(Collected data)
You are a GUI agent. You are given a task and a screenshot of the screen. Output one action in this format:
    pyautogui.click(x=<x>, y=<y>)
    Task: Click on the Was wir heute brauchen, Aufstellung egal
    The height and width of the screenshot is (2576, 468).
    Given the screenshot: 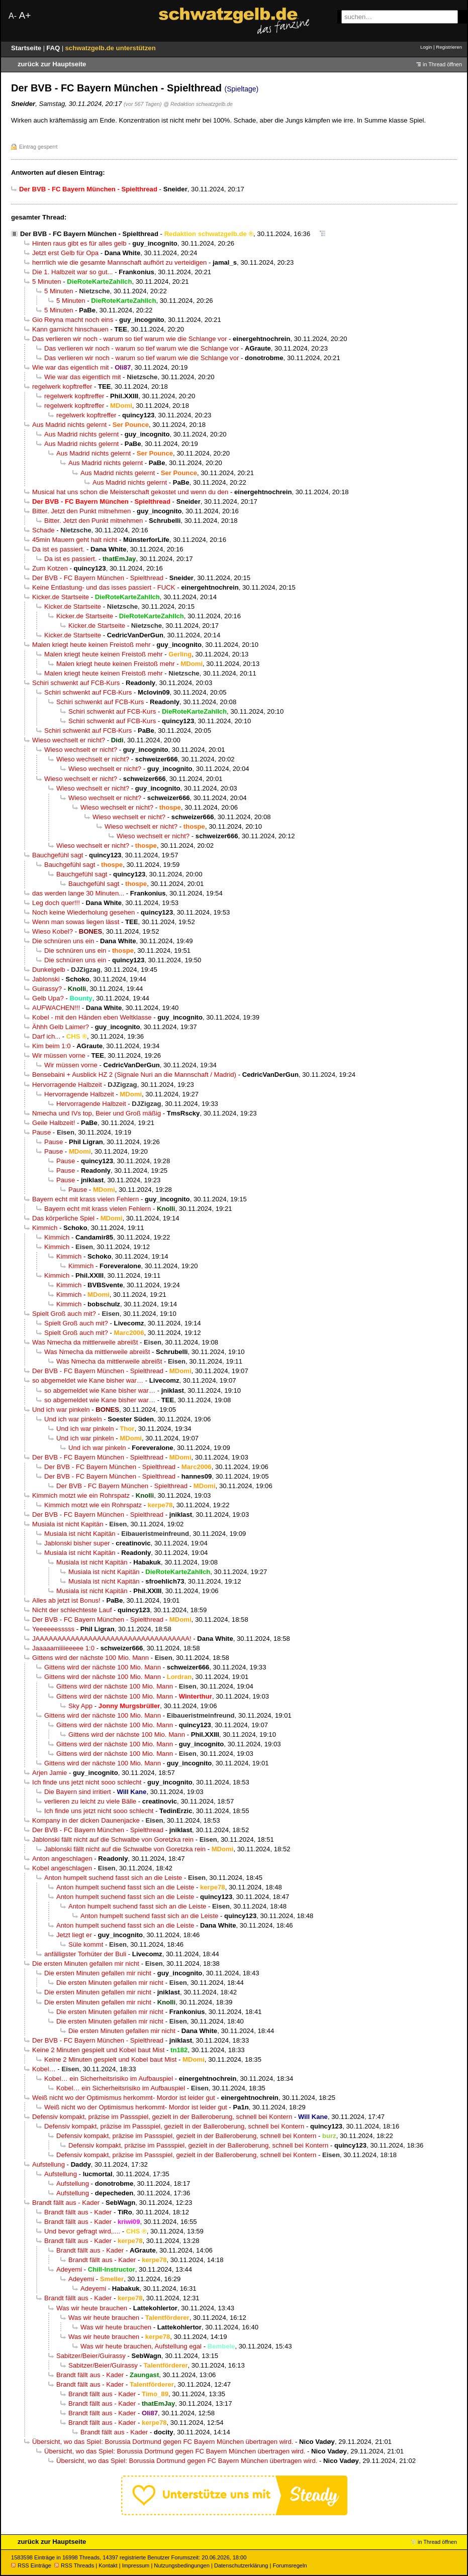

* **AIM OF THE EXERCISE**: Please set down each line of the data above exactly as written, without the pictures.

* **EXPECTED ANSWER**:
You are a GUI agent. You are given a task and a screenshot of the screen. Output one action in this format:
    pyautogui.click(x=<x>, y=<y>)
    Task: Click on the Was wir heute brauchen, Aufstellung egal
    The height and width of the screenshot is (2576, 468).
    Given the screenshot: 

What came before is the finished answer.